That would have been on Western Electric "dumb" phones owned by the local Bell Telephone company. The microphone was wired through the keypad. Shorting the microphone to ground was like making the pulse contacts of a rotary dial thus making calls.
Smart (privately owned) payphones have the microphone wired through the smart circuit board not the keypad. The smart board can detect this type of fraud. Depending on how the phone owner configures the smart board security options, the phone can immediately call it's owner or dial 911 and report the fraud attempt or it can simply log the time, date, & duration of the fraud attempts. Then when the phone owner's computer calls the payphone for it's daily (or weekly) polling, the phone will report the fraud attempts. At no time will a smart phone ever allow dialing of calls through shorting out the microphone.

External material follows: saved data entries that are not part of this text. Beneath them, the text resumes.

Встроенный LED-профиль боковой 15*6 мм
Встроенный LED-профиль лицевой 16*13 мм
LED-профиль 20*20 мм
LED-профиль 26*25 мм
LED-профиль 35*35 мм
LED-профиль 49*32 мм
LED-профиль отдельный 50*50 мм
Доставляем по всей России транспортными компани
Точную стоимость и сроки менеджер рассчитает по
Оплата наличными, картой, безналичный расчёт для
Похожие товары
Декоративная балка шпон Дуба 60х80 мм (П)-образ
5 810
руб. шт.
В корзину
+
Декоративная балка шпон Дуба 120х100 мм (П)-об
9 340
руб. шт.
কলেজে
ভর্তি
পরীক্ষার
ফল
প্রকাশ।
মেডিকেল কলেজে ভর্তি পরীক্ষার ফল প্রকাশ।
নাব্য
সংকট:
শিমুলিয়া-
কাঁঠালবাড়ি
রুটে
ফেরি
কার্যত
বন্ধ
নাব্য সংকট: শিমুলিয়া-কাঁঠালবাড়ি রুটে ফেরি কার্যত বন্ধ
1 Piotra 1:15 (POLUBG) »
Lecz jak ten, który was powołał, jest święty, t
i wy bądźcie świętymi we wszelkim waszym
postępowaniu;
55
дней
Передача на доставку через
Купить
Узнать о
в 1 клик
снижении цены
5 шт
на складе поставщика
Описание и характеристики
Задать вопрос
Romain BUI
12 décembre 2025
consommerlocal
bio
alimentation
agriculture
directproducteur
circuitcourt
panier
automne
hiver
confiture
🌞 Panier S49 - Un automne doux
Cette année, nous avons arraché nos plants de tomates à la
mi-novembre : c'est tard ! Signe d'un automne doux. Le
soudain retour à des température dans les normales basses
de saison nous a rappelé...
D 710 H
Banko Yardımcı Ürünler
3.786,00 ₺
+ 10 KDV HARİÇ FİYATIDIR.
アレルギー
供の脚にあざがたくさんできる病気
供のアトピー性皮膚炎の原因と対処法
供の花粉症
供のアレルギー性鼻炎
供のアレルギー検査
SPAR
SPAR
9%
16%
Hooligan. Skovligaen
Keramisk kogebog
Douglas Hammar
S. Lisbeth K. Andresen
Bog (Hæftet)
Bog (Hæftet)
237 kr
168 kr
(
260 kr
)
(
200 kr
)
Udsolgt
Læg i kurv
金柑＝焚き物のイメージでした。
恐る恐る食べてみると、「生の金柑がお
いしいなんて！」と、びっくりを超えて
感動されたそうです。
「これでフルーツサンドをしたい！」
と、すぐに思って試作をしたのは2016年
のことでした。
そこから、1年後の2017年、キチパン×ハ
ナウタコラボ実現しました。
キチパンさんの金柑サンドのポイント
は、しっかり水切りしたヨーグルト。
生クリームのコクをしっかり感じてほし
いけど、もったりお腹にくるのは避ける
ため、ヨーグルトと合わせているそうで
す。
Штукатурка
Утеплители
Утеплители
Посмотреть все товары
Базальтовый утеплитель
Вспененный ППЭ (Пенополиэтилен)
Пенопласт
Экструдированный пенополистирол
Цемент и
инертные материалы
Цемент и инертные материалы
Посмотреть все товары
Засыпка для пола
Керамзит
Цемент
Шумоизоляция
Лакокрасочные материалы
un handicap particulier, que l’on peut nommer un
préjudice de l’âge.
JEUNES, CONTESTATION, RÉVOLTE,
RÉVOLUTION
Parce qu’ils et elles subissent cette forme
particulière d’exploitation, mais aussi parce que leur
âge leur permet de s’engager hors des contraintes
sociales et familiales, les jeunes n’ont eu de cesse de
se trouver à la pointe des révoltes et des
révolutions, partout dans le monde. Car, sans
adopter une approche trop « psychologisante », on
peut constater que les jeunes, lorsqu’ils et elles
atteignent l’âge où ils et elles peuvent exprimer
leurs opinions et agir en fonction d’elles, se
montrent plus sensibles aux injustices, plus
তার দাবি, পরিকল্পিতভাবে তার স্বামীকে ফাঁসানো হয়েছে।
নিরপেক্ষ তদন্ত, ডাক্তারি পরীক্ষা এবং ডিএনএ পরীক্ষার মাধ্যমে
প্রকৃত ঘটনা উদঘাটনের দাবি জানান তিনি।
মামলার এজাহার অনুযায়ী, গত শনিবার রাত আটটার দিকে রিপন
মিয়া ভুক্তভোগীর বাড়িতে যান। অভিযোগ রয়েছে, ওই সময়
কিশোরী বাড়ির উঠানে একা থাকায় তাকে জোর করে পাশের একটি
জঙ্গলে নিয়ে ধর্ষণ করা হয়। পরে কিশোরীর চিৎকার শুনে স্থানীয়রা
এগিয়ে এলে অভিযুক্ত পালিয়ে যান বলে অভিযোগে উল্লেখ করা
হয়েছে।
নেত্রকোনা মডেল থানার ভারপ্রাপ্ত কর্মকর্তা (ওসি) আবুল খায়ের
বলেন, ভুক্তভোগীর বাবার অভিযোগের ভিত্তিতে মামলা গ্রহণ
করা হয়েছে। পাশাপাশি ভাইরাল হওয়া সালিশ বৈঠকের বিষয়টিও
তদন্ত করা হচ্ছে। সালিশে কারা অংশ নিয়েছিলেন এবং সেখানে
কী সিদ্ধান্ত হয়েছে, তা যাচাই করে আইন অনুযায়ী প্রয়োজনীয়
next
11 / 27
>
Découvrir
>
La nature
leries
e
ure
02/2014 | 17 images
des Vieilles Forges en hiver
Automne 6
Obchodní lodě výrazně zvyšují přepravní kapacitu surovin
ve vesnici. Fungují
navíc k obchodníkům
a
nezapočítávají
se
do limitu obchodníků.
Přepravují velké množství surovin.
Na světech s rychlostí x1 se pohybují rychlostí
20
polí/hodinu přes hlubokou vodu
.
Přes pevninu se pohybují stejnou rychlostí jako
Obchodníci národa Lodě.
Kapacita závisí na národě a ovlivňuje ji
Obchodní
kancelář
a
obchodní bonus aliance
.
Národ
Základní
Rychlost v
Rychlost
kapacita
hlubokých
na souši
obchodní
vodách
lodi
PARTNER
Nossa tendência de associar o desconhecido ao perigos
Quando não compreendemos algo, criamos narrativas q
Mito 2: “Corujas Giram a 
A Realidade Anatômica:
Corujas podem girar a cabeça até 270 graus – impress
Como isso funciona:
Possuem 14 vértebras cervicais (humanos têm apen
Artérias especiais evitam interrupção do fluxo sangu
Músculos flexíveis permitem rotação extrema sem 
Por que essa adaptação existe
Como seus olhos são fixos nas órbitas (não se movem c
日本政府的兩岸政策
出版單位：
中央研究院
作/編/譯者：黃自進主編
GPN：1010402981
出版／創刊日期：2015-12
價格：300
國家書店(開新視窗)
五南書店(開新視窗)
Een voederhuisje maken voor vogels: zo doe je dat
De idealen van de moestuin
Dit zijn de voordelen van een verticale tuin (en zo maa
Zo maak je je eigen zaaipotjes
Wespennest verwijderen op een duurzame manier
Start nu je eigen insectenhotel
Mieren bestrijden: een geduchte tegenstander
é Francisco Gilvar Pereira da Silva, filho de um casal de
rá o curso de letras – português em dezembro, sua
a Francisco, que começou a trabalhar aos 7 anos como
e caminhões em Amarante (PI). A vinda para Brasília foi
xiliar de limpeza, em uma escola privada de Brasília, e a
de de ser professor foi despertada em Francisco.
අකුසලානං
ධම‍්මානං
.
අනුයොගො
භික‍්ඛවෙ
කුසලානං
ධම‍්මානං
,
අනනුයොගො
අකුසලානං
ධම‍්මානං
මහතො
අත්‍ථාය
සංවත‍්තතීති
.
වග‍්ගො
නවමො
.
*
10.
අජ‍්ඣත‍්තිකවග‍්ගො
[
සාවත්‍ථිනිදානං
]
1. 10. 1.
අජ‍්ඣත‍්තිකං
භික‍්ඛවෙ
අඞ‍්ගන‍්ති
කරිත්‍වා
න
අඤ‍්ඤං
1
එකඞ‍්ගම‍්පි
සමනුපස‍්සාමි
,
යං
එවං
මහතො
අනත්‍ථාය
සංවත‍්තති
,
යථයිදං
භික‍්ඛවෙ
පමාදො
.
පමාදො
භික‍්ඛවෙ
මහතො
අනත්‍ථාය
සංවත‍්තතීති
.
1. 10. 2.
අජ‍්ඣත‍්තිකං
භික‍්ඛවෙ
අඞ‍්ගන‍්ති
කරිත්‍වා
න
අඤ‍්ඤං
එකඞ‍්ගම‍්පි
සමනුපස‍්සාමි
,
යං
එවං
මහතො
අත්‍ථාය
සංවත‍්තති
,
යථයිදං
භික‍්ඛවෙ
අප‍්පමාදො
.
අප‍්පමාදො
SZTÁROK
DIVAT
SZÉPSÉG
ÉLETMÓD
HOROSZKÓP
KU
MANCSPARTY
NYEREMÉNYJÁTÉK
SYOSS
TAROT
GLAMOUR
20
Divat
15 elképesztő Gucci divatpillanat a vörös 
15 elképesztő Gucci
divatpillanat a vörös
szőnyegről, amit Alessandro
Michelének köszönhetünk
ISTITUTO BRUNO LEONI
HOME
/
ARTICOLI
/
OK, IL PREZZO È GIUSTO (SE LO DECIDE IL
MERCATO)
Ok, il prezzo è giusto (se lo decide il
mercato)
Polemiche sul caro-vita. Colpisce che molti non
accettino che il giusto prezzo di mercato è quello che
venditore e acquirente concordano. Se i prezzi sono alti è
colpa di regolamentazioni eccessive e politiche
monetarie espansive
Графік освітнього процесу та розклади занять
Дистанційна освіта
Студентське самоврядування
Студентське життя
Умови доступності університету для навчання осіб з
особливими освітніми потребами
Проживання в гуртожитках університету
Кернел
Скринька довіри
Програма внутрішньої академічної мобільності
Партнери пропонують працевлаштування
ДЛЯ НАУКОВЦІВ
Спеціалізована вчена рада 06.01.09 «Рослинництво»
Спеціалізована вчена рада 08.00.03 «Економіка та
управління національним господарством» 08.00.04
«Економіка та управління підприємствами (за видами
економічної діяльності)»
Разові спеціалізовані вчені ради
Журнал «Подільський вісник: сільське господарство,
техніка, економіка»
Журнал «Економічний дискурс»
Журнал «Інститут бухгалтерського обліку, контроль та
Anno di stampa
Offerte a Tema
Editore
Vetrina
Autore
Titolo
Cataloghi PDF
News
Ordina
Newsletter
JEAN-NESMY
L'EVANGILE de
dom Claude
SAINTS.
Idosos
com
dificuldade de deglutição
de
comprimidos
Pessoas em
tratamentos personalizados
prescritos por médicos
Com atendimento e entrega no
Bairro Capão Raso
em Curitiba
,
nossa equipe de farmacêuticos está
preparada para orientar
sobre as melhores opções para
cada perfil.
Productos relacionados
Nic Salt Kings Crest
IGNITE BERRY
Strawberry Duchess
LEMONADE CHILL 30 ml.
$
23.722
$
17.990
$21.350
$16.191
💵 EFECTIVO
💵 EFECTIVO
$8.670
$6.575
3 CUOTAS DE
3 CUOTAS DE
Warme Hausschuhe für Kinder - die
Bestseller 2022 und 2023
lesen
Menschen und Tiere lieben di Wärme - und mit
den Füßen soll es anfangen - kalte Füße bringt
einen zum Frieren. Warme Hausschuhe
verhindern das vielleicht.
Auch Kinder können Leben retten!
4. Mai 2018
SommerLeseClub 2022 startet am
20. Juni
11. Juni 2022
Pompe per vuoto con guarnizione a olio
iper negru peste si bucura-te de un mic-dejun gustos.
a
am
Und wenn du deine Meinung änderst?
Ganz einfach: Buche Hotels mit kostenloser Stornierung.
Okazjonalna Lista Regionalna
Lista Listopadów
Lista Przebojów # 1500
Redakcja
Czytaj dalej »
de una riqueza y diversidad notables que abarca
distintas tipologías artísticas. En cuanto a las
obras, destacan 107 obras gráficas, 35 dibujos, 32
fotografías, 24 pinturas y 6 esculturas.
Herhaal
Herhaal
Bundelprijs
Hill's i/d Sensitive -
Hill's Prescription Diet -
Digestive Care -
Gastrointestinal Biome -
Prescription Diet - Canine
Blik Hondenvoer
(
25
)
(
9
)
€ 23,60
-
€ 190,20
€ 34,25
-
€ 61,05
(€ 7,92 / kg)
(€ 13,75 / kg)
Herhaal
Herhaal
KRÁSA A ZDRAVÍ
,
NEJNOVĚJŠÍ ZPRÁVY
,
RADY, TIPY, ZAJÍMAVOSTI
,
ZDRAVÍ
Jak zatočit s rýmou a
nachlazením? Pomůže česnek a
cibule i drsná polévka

Smart boards also have burglar alarm functions built-in since they are already hard wired to a phone line. Many smart payphone models have alarm switches on the locks so they can tell if someone has broken in. If someone crowbarred open a payphone coin vault door, the alarm switch will trip and the phone immediately dials the local 911 center and announces in a recorded voice "break-in, coin vault, payphone number (area code, then phone number)". Many 911 call dispatch centers have lists of payphones showing the payphone number, it's location, and who owns the payphone. The police are immediately dispatched to that phone
The Bell Telephone company's wised up to this type of fraud, too, and revised their dumb circuit boards and keypads to stop this fraud.